On Friday it is more symbolism: laying wreaths at the graves of Theodor Herzl and Yitzhak Rabin. Following Turkish Prime Minister’s Recep Tayyip Erdogan’s recent characterization of Zionism as a crime against humanity, Obama’s visit to the grave of the founder of Zionism is not without significance and sends a clear message to those who question Israel’s very legitimacy.
Rabin’s grave is an interesting choice, in that it too is symbolic. Obama could have chosen to lay a wreath at the grave of Menachem Begin (though that would have been more tricky since it is on the Mount of Olives in east Jerusalem), or even on any of the graves of the three other prime ministers buried on Mount Herzl: Levi Eshkol, Golda Meir or Yitzhak Shamir, who died last June.
Obama’s choice of Rabin’s grave is obviously a symbol of his commitment to the peace process began by Rabin, as well as homage to the slain leader. There is a message to the Israeli people in that choice.

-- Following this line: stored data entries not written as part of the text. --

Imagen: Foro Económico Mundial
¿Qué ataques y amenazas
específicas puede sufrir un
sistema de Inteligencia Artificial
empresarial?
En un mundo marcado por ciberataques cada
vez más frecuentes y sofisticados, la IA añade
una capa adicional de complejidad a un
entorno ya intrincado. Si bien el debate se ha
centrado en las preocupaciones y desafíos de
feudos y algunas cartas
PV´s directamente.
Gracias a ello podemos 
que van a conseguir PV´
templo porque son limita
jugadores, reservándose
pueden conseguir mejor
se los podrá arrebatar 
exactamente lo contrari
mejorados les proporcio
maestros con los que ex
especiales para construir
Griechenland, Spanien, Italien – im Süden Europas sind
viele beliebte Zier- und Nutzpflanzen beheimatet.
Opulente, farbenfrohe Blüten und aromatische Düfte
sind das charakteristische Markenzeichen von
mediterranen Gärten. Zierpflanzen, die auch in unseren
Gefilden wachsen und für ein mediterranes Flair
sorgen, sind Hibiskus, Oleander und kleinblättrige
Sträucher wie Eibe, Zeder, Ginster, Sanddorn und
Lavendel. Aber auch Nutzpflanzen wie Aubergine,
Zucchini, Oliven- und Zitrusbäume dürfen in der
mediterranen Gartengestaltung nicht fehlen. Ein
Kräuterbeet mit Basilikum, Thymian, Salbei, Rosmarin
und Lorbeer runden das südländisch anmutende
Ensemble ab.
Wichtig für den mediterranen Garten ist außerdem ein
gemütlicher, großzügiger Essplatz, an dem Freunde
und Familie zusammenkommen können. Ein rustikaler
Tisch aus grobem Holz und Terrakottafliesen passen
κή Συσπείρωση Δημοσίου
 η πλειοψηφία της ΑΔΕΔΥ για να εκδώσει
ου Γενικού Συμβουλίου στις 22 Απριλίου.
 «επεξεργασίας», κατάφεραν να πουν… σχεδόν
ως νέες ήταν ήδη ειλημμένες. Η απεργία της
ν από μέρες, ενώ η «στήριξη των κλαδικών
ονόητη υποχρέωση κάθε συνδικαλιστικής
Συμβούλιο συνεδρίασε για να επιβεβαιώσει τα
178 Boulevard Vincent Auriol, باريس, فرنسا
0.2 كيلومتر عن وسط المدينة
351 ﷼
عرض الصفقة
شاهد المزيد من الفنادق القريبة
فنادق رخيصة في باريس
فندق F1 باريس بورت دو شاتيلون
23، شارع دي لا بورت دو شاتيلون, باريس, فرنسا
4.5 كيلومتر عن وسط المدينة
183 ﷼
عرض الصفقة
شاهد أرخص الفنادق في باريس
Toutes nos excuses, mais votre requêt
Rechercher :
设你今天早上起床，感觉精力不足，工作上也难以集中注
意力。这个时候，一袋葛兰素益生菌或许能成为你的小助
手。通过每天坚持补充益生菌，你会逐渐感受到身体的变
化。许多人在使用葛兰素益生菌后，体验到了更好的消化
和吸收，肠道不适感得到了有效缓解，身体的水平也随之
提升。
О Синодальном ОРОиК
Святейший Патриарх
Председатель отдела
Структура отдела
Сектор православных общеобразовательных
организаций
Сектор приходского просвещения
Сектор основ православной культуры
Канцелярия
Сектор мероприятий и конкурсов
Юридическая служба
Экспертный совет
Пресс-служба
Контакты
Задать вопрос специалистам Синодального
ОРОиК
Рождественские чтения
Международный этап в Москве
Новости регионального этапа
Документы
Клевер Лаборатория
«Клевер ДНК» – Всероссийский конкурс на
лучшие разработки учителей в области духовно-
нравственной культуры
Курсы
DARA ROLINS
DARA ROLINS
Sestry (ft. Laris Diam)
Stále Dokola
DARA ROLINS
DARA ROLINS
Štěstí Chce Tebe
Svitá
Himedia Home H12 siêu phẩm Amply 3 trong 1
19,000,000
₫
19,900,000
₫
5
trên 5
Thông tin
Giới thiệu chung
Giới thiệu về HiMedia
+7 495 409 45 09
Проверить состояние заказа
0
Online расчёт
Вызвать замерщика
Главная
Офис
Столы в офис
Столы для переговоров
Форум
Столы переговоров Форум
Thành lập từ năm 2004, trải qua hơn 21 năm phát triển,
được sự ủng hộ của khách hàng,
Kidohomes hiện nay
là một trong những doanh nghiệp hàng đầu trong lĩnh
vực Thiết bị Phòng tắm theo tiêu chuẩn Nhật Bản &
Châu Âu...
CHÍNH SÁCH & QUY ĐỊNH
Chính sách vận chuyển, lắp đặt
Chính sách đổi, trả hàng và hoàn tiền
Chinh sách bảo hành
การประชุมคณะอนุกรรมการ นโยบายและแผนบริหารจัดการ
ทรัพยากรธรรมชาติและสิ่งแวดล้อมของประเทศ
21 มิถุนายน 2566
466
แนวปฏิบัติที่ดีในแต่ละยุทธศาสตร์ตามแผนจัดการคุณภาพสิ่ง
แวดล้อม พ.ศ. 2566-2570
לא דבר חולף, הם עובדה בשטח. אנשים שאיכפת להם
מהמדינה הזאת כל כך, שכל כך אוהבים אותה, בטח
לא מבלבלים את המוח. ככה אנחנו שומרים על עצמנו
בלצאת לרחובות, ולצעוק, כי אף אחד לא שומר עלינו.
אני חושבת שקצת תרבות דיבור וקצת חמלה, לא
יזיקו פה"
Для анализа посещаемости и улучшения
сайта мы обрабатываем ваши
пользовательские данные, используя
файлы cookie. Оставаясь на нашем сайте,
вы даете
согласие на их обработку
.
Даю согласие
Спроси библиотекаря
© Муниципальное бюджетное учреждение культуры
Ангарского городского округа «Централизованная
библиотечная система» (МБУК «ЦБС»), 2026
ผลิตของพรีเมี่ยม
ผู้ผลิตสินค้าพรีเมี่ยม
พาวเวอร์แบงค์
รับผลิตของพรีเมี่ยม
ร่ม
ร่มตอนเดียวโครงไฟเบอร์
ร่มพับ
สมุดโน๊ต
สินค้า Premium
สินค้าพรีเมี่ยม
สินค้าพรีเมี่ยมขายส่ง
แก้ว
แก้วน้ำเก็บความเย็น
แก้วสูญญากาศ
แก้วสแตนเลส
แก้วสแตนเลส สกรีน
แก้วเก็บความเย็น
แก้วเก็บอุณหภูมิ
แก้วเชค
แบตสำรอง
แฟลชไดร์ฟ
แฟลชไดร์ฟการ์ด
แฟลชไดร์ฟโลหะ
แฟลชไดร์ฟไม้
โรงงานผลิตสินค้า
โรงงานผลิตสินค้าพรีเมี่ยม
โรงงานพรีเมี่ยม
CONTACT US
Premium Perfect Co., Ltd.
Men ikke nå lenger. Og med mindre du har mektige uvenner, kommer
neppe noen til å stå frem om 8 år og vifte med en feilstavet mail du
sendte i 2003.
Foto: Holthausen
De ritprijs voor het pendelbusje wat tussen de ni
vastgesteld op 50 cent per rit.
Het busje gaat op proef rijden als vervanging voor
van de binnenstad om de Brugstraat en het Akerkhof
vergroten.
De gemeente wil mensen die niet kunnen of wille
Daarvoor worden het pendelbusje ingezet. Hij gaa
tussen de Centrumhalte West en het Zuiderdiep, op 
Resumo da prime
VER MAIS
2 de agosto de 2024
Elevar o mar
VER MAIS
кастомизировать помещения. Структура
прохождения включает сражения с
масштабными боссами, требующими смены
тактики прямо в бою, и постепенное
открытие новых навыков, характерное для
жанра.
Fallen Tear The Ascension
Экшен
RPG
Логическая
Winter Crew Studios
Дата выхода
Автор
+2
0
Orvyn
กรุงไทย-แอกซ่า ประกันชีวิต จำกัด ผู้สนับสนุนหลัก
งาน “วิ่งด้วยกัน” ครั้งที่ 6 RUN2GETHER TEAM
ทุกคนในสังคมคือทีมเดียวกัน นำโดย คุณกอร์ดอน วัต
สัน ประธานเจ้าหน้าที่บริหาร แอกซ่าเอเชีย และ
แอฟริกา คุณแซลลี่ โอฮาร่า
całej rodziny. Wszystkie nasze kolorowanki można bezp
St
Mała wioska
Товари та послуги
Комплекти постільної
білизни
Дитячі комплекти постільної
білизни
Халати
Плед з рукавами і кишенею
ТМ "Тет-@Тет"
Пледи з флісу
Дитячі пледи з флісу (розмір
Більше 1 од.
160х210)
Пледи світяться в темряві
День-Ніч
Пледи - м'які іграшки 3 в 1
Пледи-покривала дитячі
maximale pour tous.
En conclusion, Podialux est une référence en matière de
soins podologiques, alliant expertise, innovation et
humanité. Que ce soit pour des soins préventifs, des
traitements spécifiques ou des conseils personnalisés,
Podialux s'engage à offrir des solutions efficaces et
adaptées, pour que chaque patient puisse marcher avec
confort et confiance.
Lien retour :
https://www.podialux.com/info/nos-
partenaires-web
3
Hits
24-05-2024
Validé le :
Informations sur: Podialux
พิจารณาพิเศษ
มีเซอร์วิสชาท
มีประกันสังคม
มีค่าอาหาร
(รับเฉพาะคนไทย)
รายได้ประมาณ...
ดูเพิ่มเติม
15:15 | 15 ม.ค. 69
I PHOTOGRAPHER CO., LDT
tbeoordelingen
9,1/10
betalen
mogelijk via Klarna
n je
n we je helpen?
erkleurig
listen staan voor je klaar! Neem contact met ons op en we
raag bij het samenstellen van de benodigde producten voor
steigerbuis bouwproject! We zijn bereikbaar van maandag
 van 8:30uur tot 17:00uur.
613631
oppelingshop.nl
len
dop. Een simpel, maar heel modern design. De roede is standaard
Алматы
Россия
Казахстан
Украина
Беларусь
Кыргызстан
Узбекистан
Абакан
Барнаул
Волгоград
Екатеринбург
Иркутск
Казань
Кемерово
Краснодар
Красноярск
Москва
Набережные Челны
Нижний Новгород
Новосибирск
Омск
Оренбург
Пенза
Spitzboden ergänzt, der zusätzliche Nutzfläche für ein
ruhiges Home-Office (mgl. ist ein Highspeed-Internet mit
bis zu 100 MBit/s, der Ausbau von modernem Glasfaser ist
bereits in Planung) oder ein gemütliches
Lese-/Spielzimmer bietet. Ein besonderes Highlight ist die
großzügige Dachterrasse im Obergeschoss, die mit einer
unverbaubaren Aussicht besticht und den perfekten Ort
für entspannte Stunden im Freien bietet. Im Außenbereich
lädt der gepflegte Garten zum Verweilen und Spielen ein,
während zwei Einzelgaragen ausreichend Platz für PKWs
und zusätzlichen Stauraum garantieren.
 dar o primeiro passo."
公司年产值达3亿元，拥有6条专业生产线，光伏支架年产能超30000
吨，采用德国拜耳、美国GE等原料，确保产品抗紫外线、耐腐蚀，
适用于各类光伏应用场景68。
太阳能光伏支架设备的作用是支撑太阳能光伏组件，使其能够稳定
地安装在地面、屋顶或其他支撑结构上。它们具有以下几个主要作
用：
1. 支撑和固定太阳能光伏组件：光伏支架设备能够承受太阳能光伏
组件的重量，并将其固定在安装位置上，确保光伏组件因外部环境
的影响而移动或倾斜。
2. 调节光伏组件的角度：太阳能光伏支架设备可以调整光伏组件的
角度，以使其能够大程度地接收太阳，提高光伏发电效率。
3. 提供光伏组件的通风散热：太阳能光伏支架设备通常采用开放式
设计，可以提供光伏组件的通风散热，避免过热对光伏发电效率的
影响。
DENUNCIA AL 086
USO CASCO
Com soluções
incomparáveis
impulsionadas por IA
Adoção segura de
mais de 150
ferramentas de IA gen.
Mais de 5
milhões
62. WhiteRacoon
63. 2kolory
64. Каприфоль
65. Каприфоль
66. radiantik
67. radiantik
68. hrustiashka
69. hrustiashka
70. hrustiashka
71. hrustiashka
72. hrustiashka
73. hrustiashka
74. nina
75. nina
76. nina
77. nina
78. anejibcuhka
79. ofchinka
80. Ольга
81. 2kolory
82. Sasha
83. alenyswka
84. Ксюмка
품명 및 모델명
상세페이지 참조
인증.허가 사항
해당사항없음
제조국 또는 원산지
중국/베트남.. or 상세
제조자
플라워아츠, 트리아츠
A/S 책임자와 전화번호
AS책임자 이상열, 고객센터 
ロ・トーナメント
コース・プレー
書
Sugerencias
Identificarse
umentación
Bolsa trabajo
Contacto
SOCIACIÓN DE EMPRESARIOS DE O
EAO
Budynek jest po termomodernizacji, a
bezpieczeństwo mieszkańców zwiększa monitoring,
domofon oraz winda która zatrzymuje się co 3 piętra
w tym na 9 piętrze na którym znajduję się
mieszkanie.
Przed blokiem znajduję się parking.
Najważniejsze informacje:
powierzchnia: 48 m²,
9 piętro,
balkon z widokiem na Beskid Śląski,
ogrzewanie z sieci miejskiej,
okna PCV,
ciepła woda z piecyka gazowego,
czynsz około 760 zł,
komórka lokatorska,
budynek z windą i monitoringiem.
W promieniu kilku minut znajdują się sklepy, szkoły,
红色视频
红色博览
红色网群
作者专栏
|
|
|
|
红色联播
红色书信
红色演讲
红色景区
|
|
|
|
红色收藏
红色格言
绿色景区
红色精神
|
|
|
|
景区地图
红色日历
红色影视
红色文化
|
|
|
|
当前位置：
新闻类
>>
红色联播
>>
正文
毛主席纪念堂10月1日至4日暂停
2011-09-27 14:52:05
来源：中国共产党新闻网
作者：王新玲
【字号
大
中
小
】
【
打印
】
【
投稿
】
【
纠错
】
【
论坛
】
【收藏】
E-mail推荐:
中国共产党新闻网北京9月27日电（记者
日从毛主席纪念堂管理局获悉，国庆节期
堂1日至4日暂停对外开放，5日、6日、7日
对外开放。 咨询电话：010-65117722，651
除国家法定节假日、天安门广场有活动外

From there Obama will go to Yad Vashem and then a meeting with the head of the opposition, expected to be Labor leader Shelly Yacimovich.
The final stop on Obama’s whirlwind tour will apparently be the Church of the Nativity in Bethlehem. Here the symbolism is more difficult to ascertain. Does he just want to see the church over the cave where it is believed that Jesus was born because it is important to his religion, or should one read symbolism into this choice because the church was the first world heritage site the UN Educational, Scientific and Cultural Organization (UNESCO) listed under the name “Palestine?”
Arguments can, and will, be made in both directions.
As for the real reason, the Americans can always say it’s just tradition and point to precedent – Bush visited there in 2008 and Clinton in 1998, and neither of those visits to the site was infused with landmark political significance.